Over two million people were injured in passenger vehicle accidents across the U.S. in 2014, according to the National Highway Traffic Safety Administration (NHTSA). Every accident and injury is unique, but whether you’re able to recover compensation for your car accident injuries depends heavily on state law. Georgia is a modified comparative negligence state, so it’s important to identify who was at fault for the accident and how much fault each driver was responsible for.
What Is Modified Comparative Negligence?
In some states, even one percent of fault in an accident prohibits an injury victim from recovering any compensation from insurance. However, most states operate under a comparative negligence paradigm. This divides fault between all parties involved in a car accident, while still allowing each to recover compensation for their injuries and damages. Georgia operates under the following modified comparative negligence system:
- Your percentage of fault in the accident directly affects the compensation you recover. If evidence shows you were 30 percent responsible for your car accident and you would have received $10,000 without any fault, then you’ll receive 30 percent less than what your full compensation would have been, or $7,000.
- Any fault exceeding 50 percent makes you ineligible for compensation. If you were 49 percent responsible for the accident, you are still able to receive compensation to help with injuries and damages.
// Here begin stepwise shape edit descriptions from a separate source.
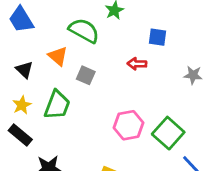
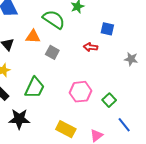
orange triangle: (58, 56) -> (33, 37), turned -42
green trapezoid: (57, 105) -> (35, 88), moved
green square: (168, 133) -> (109, 100), size x0.6

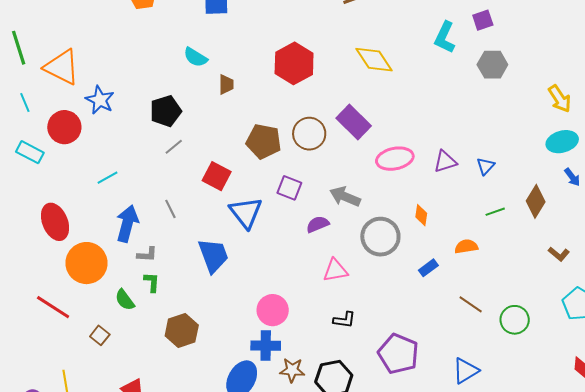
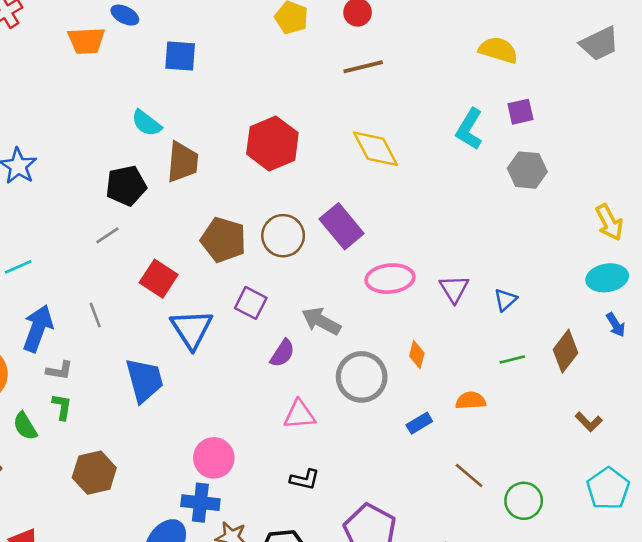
brown trapezoid: (226, 84) -> (183, 162), size x1.6
black pentagon: (166, 111) -> (126, 186), moved
purple triangle: (445, 162) -> (454, 289), turned -50
purple semicircle: (318, 224) -> (282, 353), turned 140

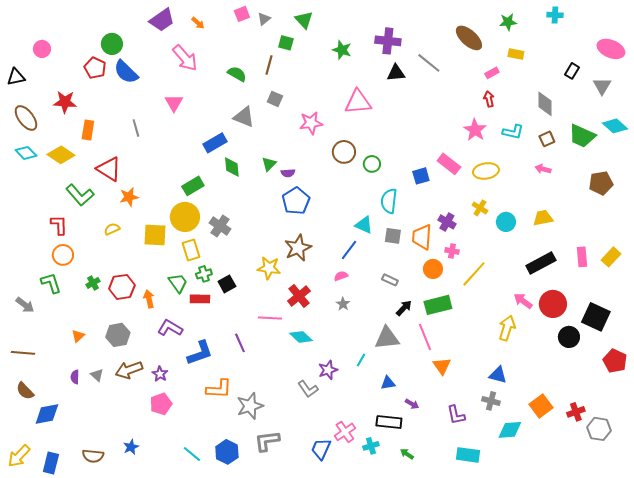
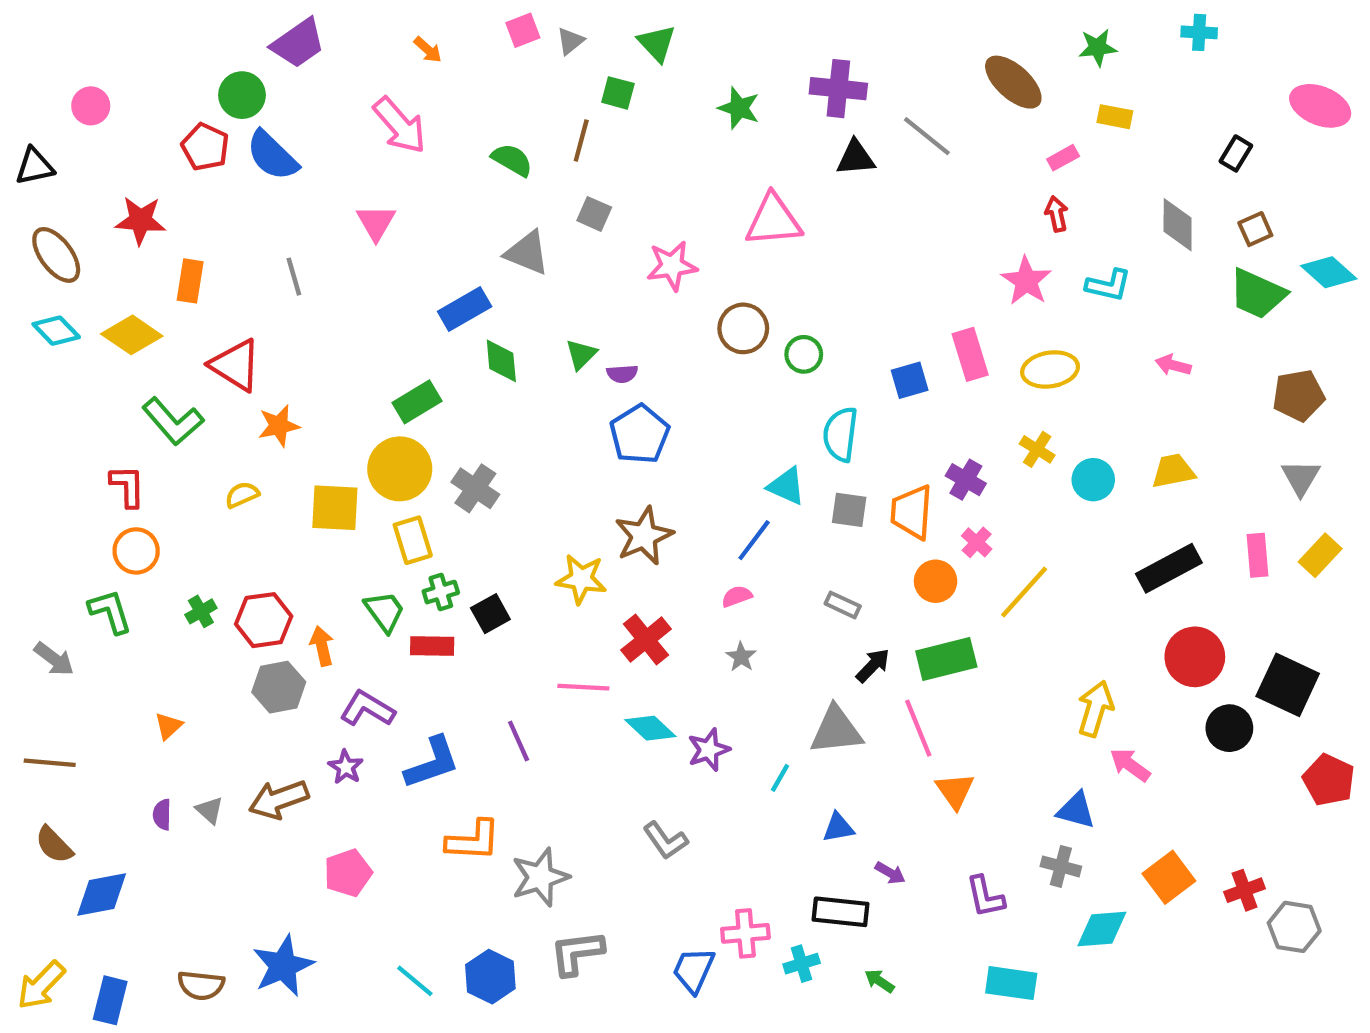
purple trapezoid: (162, 20) -> (298, 43), moved
gray triangle: (602, 86) -> (1301, 478), moved
brown square: (547, 139) -> (1255, 229), moved
pink rectangle: (449, 164) -> (970, 354), turned 35
pink cross: (452, 251) -> (977, 542), turned 32
pink arrow: (523, 301) -> (1130, 765), moved
gray hexagon: (118, 335) -> (279, 687), moved
purple star: (328, 370) -> (709, 750), moved
purple star: (160, 374) -> (346, 767), moved
pink cross: (345, 432) -> (745, 933), turned 30
blue star: (131, 447) -> (283, 966), size x1.8

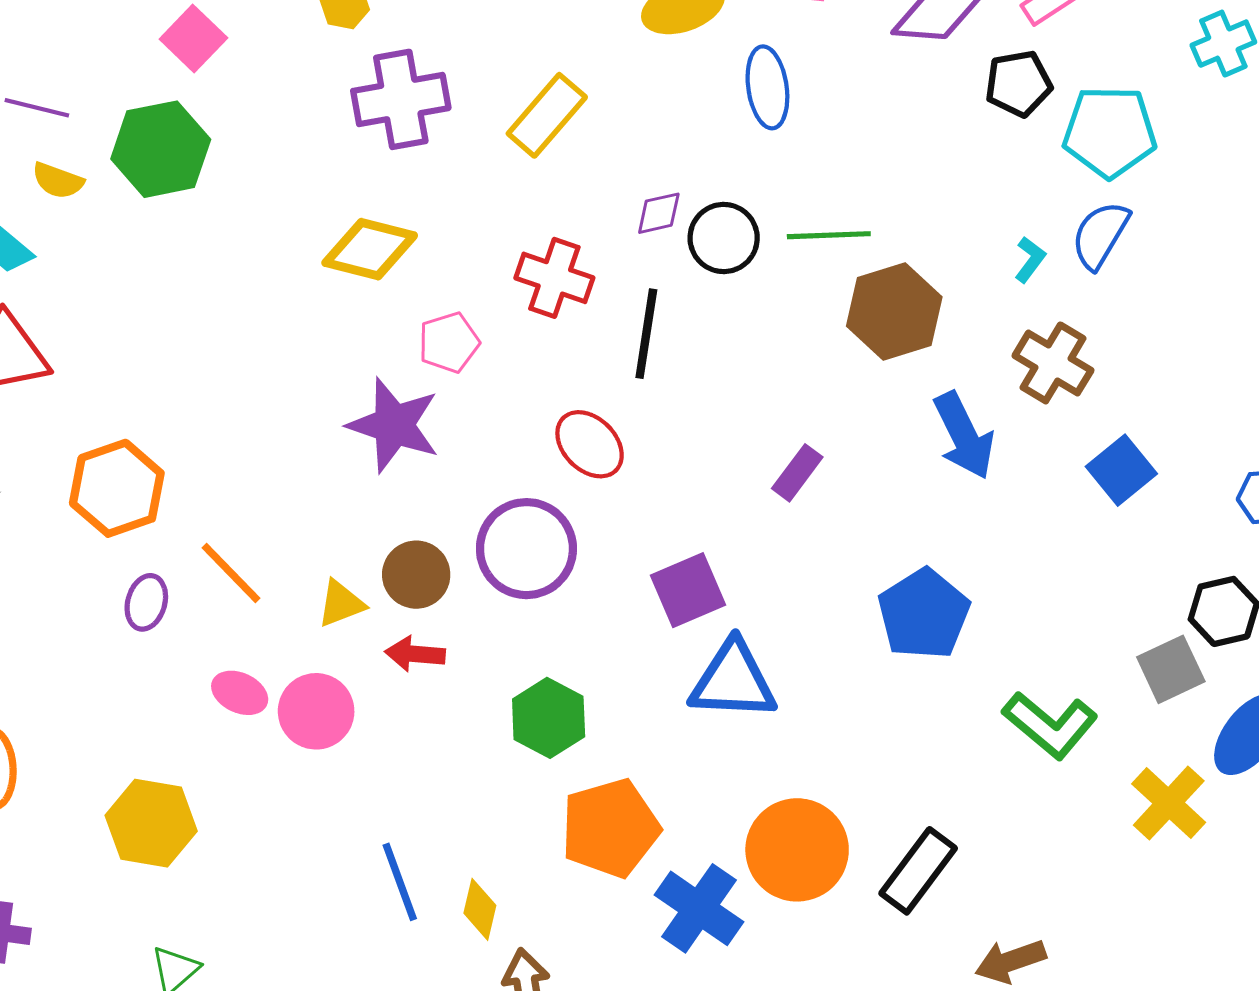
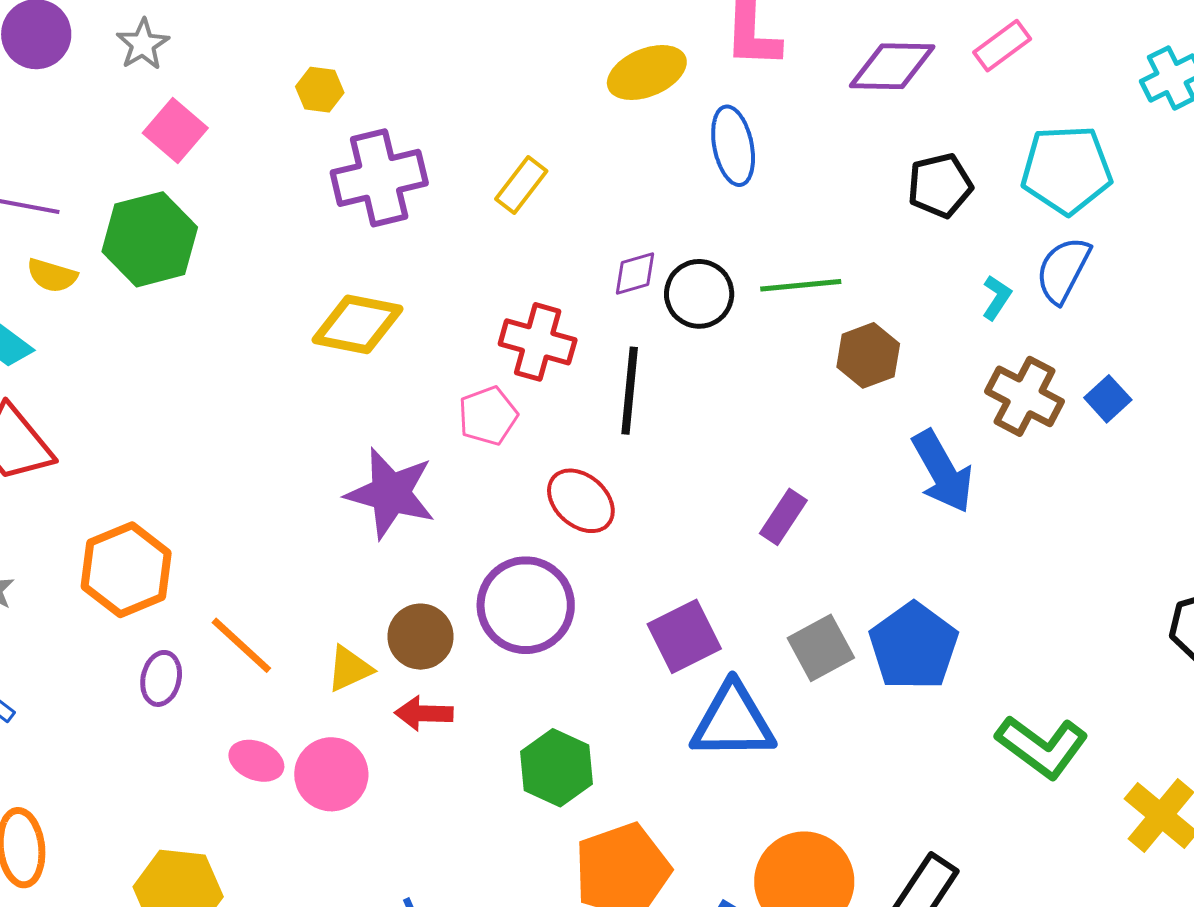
black pentagon: (1018, 84) -> (940, 185), moved
yellow rectangle: (547, 115) -> (521, 185), size x0.7
brown hexagon: (894, 311) -> (868, 355), size x0.7
pink pentagon: (449, 342) -> (488, 416), moved
blue square: (1121, 470) -> (1108, 399), moved, size x0.7
gray square: (1171, 669) -> (821, 648), moved

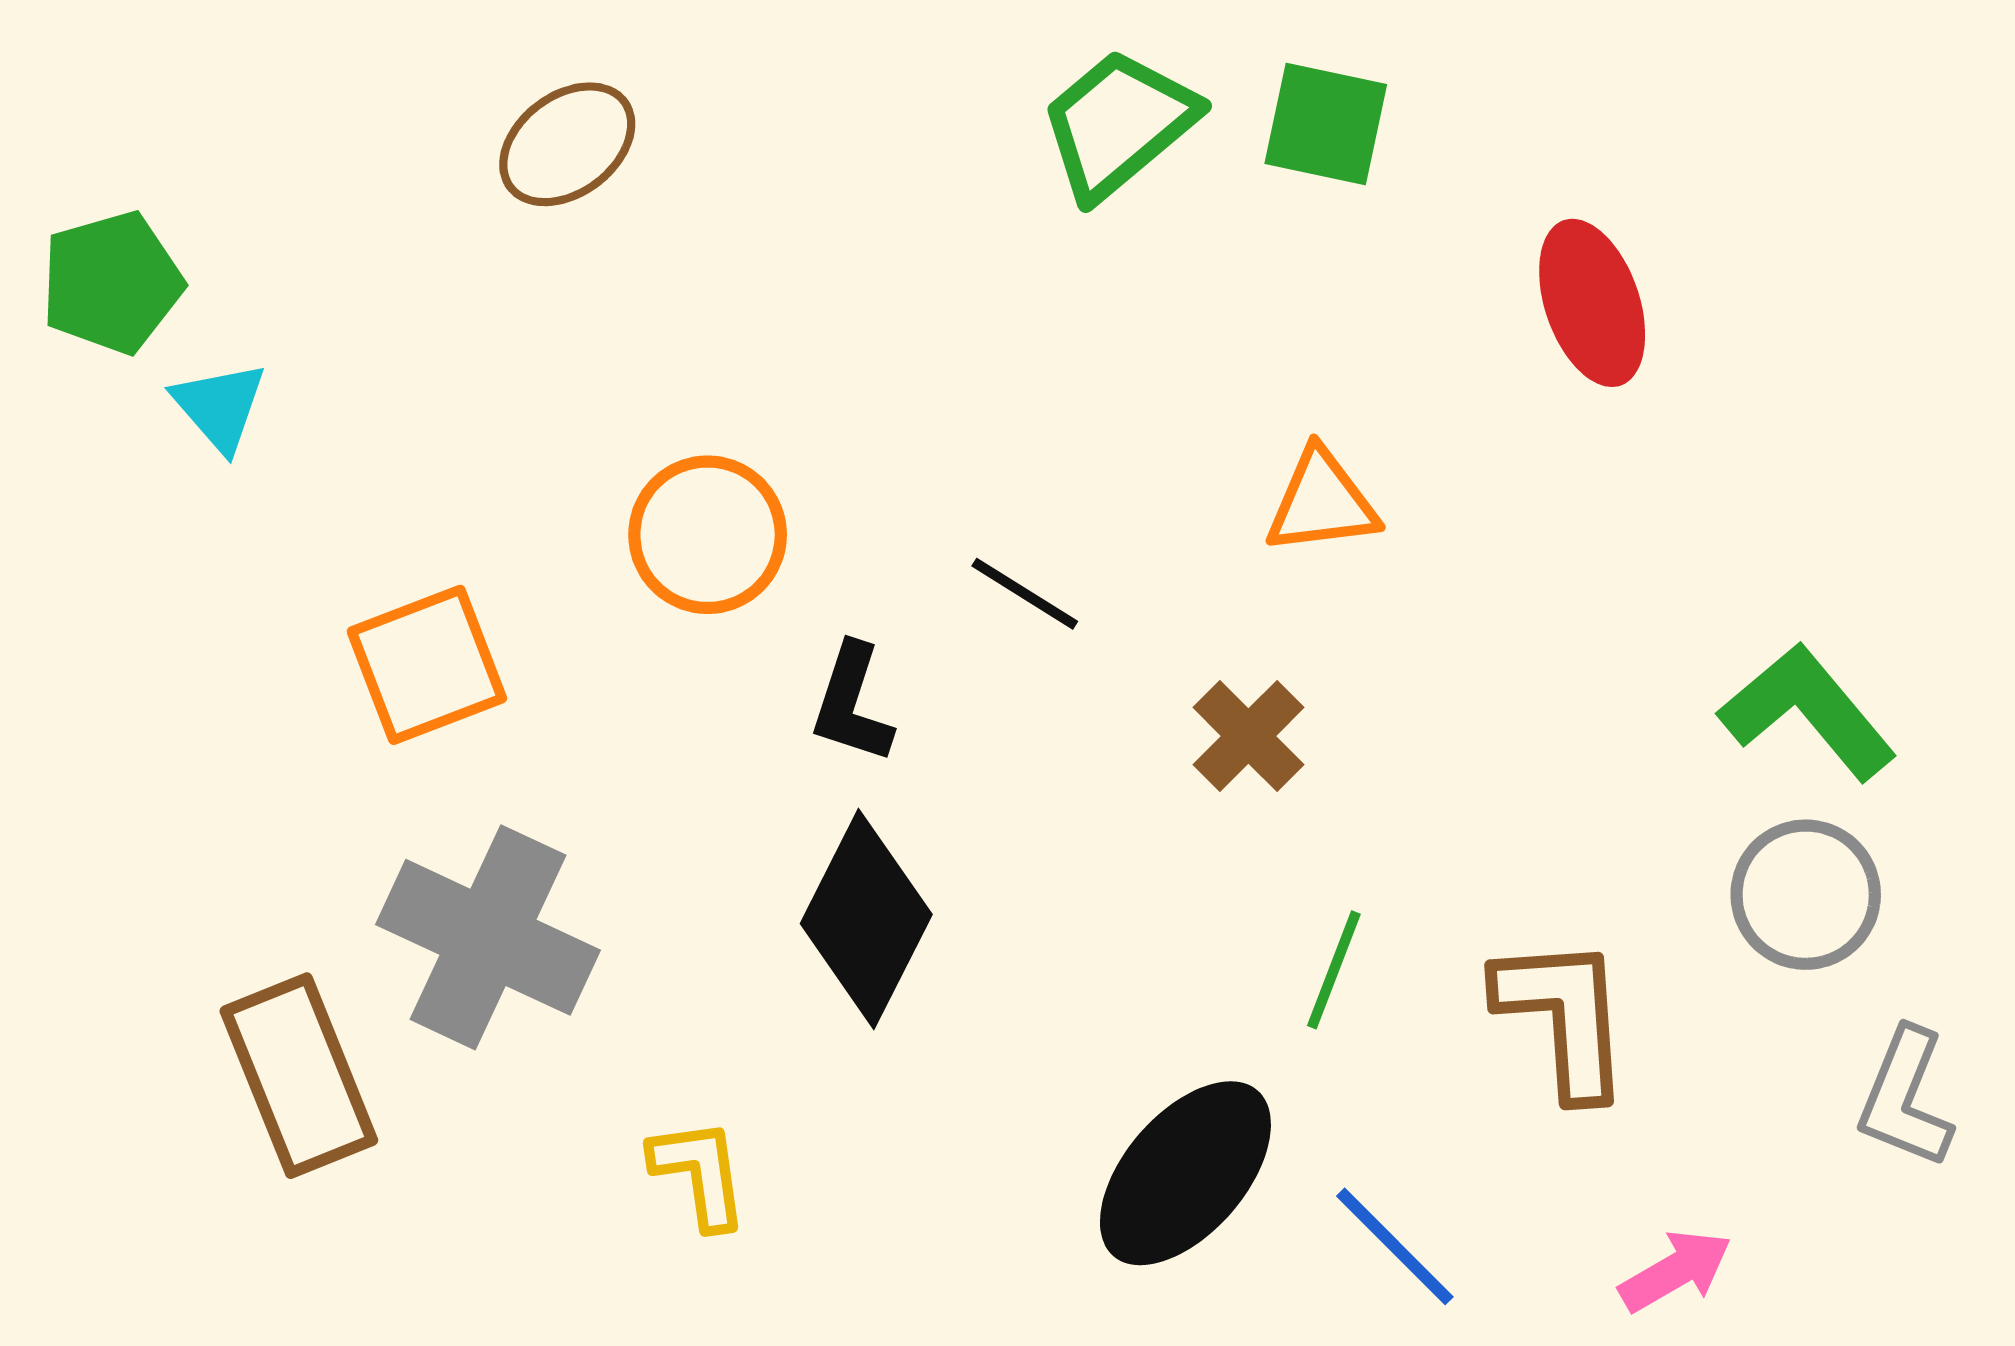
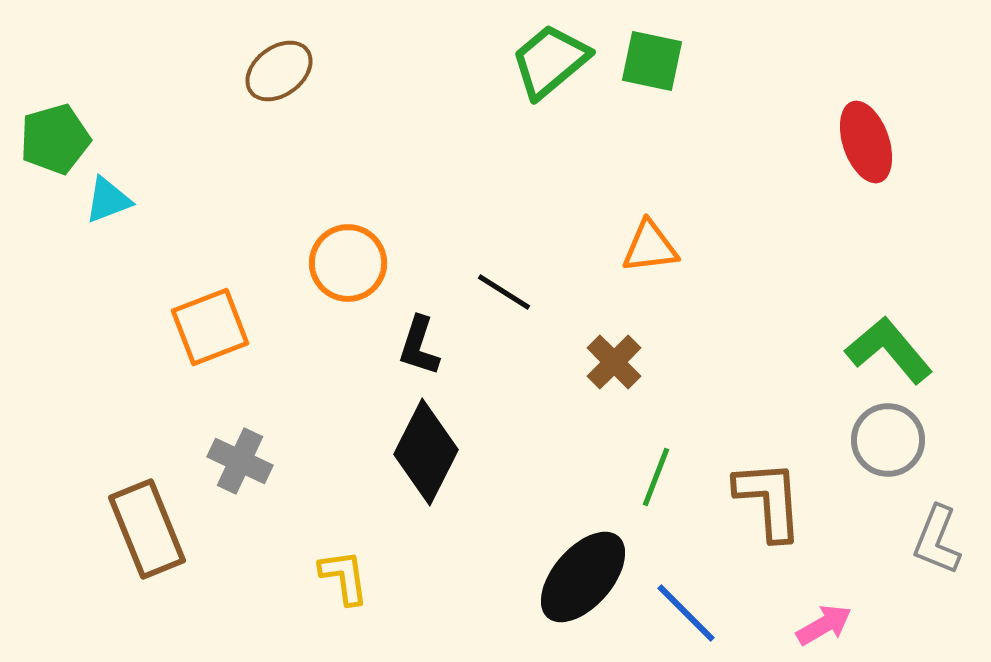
red ellipse: (1592, 303) -> (866, 142), moved
cyan triangle: (220, 407) -> (108, 200), turned 50
gray cross: (488, 937) -> (240, 461), size x0.6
However, under the rules of modified comparative negligence, being 51 percent responsible disallows you from recovering any compensation.
How an Attorney Can Help
Because the amount of compensation you receive depends on your percentage of fault, hiring a skilled lawyer can help you build a strong defense. A lawyer can help gather evidence and argue the following:
- Negligence. An important component of winning an injury case involves proving negligence of the at-fault party. For example, negligent driving refers to a person’s failure to operate a vehicle carefully and responsibly for himself and those around him. Negligent actions include aggressive driving, speeding, impaired driving, and drowsy or distracted driving. A lawyer can gather evidence supporting the argument that the other driver acted in negligence.
- Causation. Not only must a lawyer prove that the other driver’s actions were negligent, he must also prove that the other driver’s negligence was the primary cause of the accident. By showing a judge or an insurance company that the other driver holds all or the majority of the fault, your lawyer might earn you fair, full compensation.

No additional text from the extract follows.